Anyone still on narcos, knows that oxycontin really knocks most people out, so for anyone having trouble with pain AND sleep, bedtime is the time to take it if there's a choice.

Man, I just can't stop once I start, can I? :p

:)

Back-out
05-31-2010, 06:40 PM
T'was I who posted about leg cramps and yes, muscle relaxants can help, It can also be very useful in identifying cause and effect to examine ye old Neurotome chart. I can now see exactly which motor nerves are misfiring in causing cramping. Pretty sure it's related to nerve pinching at the L5-S1 juncture, where an EMG already showed severe damage. The myelogram I'm to have soon should shed more light.

Regardless, of neurological issues, I find it helps a LOT with cramps to keep the leg muscles well stretched during the day (what I used to think of as runners stretches) and especially before bedtime. Pressing hands to wall, stretch the calves and hamstrings for a few mintes, reduces the occurance.

Also dehydration can cause cramping, so at the risk of needing an extra midnight pit-stop you might drink at least half a glass of water at bedtime and see it it helps. Likewise, if they wake you. Sometimes I have some water and walk around when they just WON'T quiet down. Maybe addaing potassium and/or magnesium in case an electrolyte imbalance is implicated. (It's not like they're dangerous!)

That's IF the sqatting doesn't help - once I can get my soles flat on the floor that is (often they go into a nasty curl when I'm spazzing out). If you're post op maybe you can't do the squats.

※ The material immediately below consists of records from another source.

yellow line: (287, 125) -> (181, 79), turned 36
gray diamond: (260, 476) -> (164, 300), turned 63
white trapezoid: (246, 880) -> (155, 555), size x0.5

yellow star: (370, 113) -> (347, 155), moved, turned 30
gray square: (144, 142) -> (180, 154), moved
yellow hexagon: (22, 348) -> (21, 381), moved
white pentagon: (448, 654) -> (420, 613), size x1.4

It all depends - on everything. :o

jrnyc
05-31-2010, 06:57 PM
none of the pain meds knock me out, unfortunately! none...not oxy, not hydrocodone...dont know about morphine, as i'm too busy throwing it up to fall asleep :rolleyes: nothing knocks me out..benadryl makes my heart race...found out the hard way one time for an allergic reaction! cant take the stuff!
only thing knocks me out are sleeping pills, and even those dont work as well as they used to...body can get used to any medication, i'm sad to say...


jess

Back-out
05-31-2010, 11:27 PM
OK there's one failself, Jess,

It's what I use PRN (and the only thing that finally got me to sleep after detox) Note, this is after using a combination of Klonopin (anxiety), Ambien (sleep onset) and Neurontin (sleep maintenance in proper sleep cycles) for over ten years - until Ambien stopped working.

Of course, you can fight almost anything, especially if you don't lie down to sleep (and observe :good sleep hygiene", as hard as that is...). I know by insomnia!

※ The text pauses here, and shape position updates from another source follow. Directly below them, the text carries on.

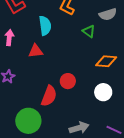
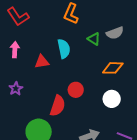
gray semicircle: (108, 14) -> (115, 33), moved
cyan semicircle: (45, 26) -> (64, 49), moved

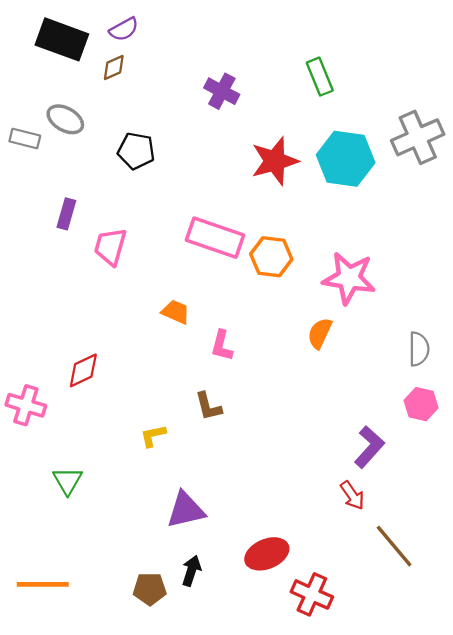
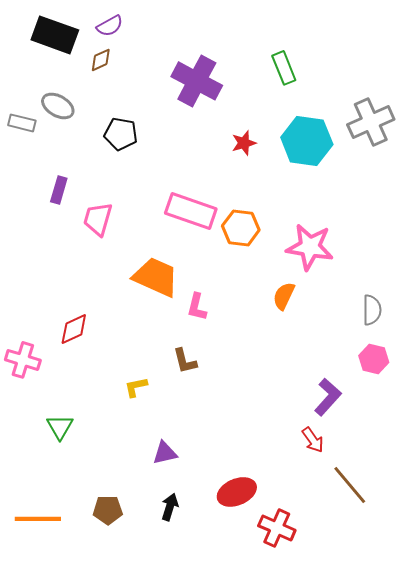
purple cross: (222, 91) -> (197, 81), size x1.6
red star: (275, 161) -> (244, 143), size x0.6
orange trapezoid: (176, 312) -> (156, 277), size x1.8
purple triangle: (186, 510) -> (165, 453), size x0.7
brown pentagon: (150, 589) -> (108, 510), moved

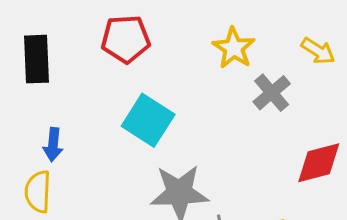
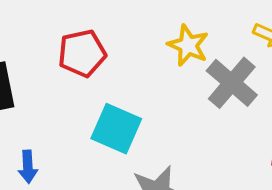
gray cross: (272, 93) -> (232, 83), size x1.4

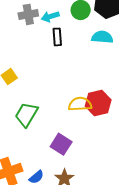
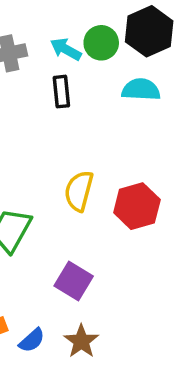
cyan arrow: (50, 17) -> (66, 49), moved, turned 48
yellow semicircle: (80, 104) -> (79, 191), moved, turned -70

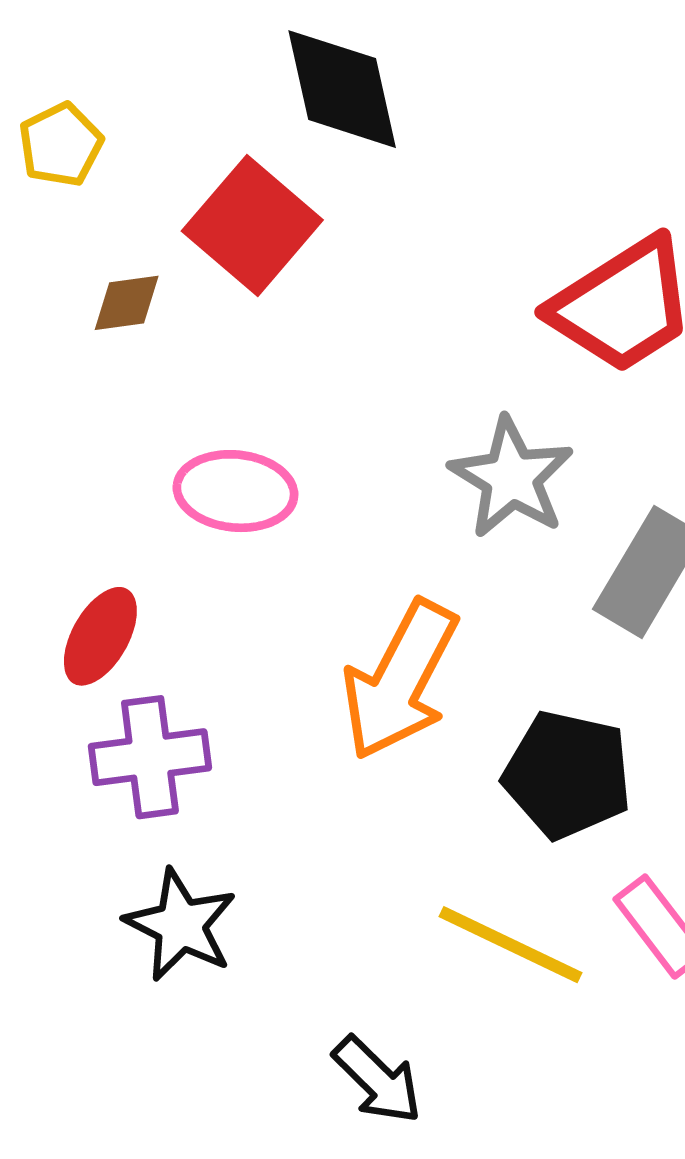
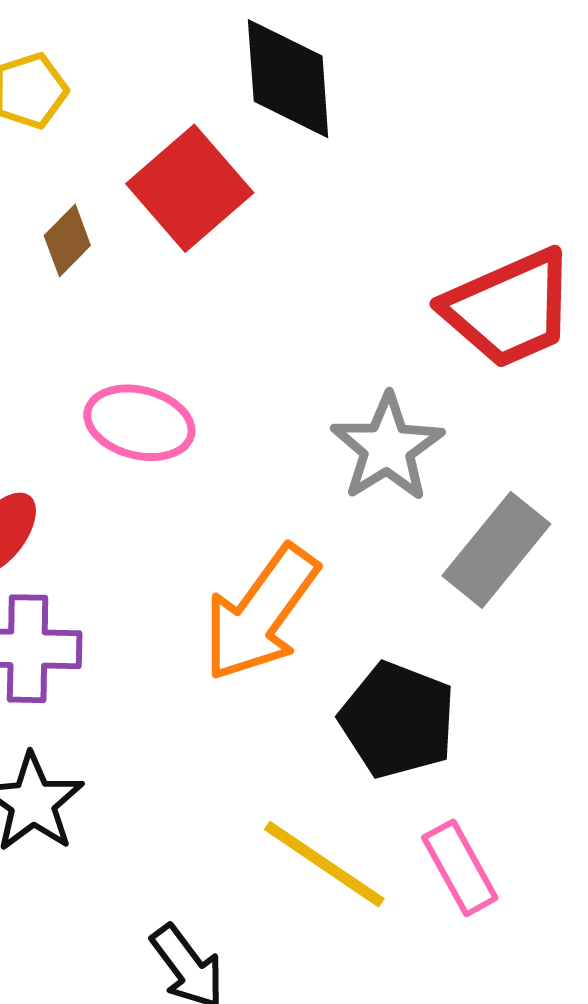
brown diamond: (127, 303) -> (67, 240), turned -46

Low dose Seroquel 25-50mg will knock you out. In a pinch to overcome the "phobia" , you might need to go as high as 100 mg to start (need to prove to your body and mind, that you CAN sleep!) Now that I have "proven" it, I'm able to sklp it almost all the time, as long as I actually go to bed, read something relaxing, keep the lights low, etc...

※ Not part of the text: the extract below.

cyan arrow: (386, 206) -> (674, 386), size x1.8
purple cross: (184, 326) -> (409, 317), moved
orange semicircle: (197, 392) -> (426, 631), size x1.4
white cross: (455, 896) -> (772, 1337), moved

As you probably know, this is in the class of atypical anti-psychotics used at doses ten - fifty+ times higher. But it's used in very low-doses for serious insomnia. Pricy but your insurance is probably better than mine. If you get the 100 mg pills they cost the same as 25 mg, and they can be shattered into approximate doses. Very safe.

ZZZZZZZZ :)

jrnyc
06-01-2010, 12:15 AM
Hi Amanda
thanks anyway, for trying to help with the suggestion...but i wouldnt touch seroquel...ever!